元大阪地検トップが性犯罪に問われている事件に関して、「再発防止のために第三者による検証をすべきです」と語る女性検事のAさん(弁護士ドットコムニュース撮影)

大阪地検元トップ性暴力事件 「第三者で検証すべき」被害訴える女性検事が直面した“組織の闇”

中居正広さんの女性とのトラブルに関して、フジテレビは1月、一連の問題の責任を取る形で会長と社長の辞任を発表した。その一方、幹部が自ら性犯罪を犯した疑いが浮上しながら、社会への説明を果たそうとしない組織がある。

大阪地検の検事正から性被害を受けたと訴えている検事の女性Aさんは「なぜ検察でこのような犯罪が起きたのか、第三者委員会による検証を行い、再発防止に努めるべきですが、検察は事件を個人の被害という問題に矮小化しようとしています」と強い危機感を示す。(弁護士ドットコムニュース・一宮俊介)

●フジ会見の陰で女性検事が絞り出した声

今年1月27日、約10時間30分に及んだフジテレビの記者会見に社会の注目が集まった。その陰で、一人の女性が意を決して会見に臨んでいた。
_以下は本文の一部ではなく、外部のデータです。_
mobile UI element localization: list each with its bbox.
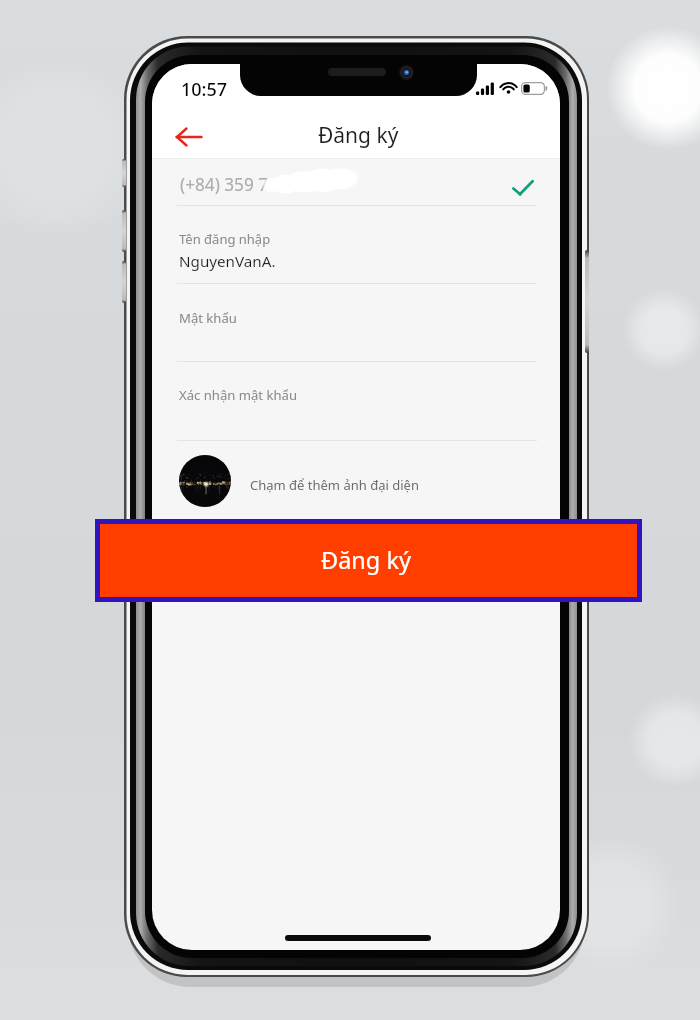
staticText: Đăng ký <box>321 544 411 576</box>
button[interactable]: Chạm để thêm ảnh đại diện <box>152 441 560 513</box>
button[interactable]: Đăng ký <box>100 524 637 597</box>
staticText: NguyenVanA. <box>179 251 276 272</box>
staticText: Mật khẩu <box>179 309 237 327</box>
button[interactable]: Tên đăng nhập <box>152 206 560 283</box>
other: Verified <box>511 176 535 200</box>
staticText: Tên đăng nhập <box>179 230 271 248</box>
staticText: Đăng ký <box>318 121 399 150</box>
button[interactable]: Mật khẩu <box>152 284 560 361</box>
staticText: (+84) 359 7 <box>180 173 269 196</box>
staticText: Xác nhận mật khẩu <box>179 386 297 404</box>
staticText: Chạm để thêm ảnh đại diện <box>250 476 419 494</box>
staticText: 10:57 <box>181 77 228 102</box>
button[interactable]: Xác nhận mật khẩu <box>152 362 560 440</box>
button[interactable]: Back <box>161 115 217 159</box>
button[interactable]: (+84) 359 7 <box>152 159 560 205</box>
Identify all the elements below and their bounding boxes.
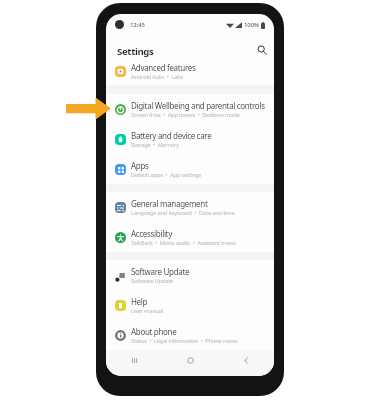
button[interactable]: General management xyxy=(106,192,274,222)
staticText: User manual xyxy=(131,307,164,315)
staticText: Language and keyboard • Date and time xyxy=(131,209,235,217)
button[interactable]: Advanced features xyxy=(106,58,274,85)
button[interactable]: Apps xyxy=(106,154,274,184)
staticText: Software Update xyxy=(131,277,174,285)
staticText: Apps xyxy=(131,160,149,171)
button[interactable]: Battery and device care xyxy=(106,124,274,154)
button[interactable]: About phone xyxy=(106,320,274,350)
staticText: General management xyxy=(131,198,208,209)
staticText: Advanced features xyxy=(131,62,196,73)
button[interactable]: Recents xyxy=(106,350,162,370)
staticText: Battery and device care xyxy=(131,130,212,141)
staticText: Screen time • App timers • Bedtime mode xyxy=(131,111,240,119)
button[interactable]: Accessibility xyxy=(106,222,274,252)
staticText: 12:45 xyxy=(130,21,145,29)
staticText: Status • Legal information • Phone name xyxy=(131,337,238,345)
staticText: About phone xyxy=(131,326,177,337)
staticText: Settings xyxy=(117,45,154,58)
staticText: TalkBack • Mono audio • Assistant menu xyxy=(131,239,236,247)
button[interactable]: Search xyxy=(255,43,268,56)
button[interactable]: Software Update xyxy=(106,260,274,290)
staticText: Android Auto • Labs xyxy=(131,73,184,81)
button[interactable]: Home xyxy=(162,350,218,370)
staticText: Software Update xyxy=(131,266,190,277)
staticText: Default apps • App settings xyxy=(131,171,202,179)
staticText: Digital Wellbeing and parental controls xyxy=(131,100,265,111)
button[interactable]: Back xyxy=(218,350,274,370)
button[interactable]: Help xyxy=(106,290,274,320)
staticText: Storage • Memory xyxy=(131,141,179,149)
staticText: 100% xyxy=(244,21,260,29)
staticText: Accessibility xyxy=(131,228,172,239)
staticText: Help xyxy=(131,296,148,307)
button[interactable]: Digital Wellbeing and parental controls xyxy=(106,94,274,124)
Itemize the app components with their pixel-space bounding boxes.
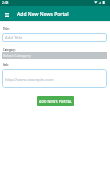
button[interactable]: ADD NEWS PORTAL — [37, 96, 74, 106]
staticText: Category: — [3, 48, 16, 52]
staticText: link: — [3, 63, 9, 67]
staticText: http://www.example.com — [5, 77, 54, 83]
staticText: Add Title — [5, 35, 23, 41]
staticText: ADD NEWS PORTAL — [39, 99, 72, 103]
button[interactable]: Add Title — [2, 33, 107, 42]
button[interactable]: Select Category — [2, 52, 107, 59]
button[interactable]: Open navigation menu — [2, 10, 12, 20]
staticText: Add New News Portal — [17, 11, 69, 18]
button[interactable]: http://www.example.com — [2, 69, 107, 88]
staticText: 2:38 — [2, 1, 9, 5]
staticText: Select Category — [3, 53, 31, 58]
staticText: Title: — [3, 27, 10, 31]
「検察は誤った組織防衛や保身に走らず、国民の安全を守るのが検察の本質なので、それに立ち戻って真摯な対応をしてほしい」

東京・霞が関の司法記者クラブにある会見場で、現役の検察官である女性Aさんが声を絞り出した。

画像タイトル 会見で謝罪するフジテレビ経営陣(2025年1月27日、弁護士ドットコムニュース撮影)

●絶大な権力を持つ検察内部で起きた事件

検察官は事件の被疑者を起訴するかどうかの権限を独占している。日本では一度起訴された事件の有罪率が99%を超えるとされており、検察官の起訴・不起訴の判断によって犯罪者と扱われるかどうかが決まると言っても過言ではない。

事件は、それほど強大な権力を持つ検察の内部で起きた。

罪に問われたのは、東京地検に次ぐ規模を有する大阪地検のトップだった北川健太郎氏。大阪地検の検事正は大阪高検の検事長になる前のポストだと言われることもあり、検察組織の中では幹部中の幹部といえる。

北川氏は大阪地検検事正に在任中の2018年9月、当時住んでいた官舎で、部下の女性検事に性的暴行を加えたとされる。この検事が冒頭のAさんだ。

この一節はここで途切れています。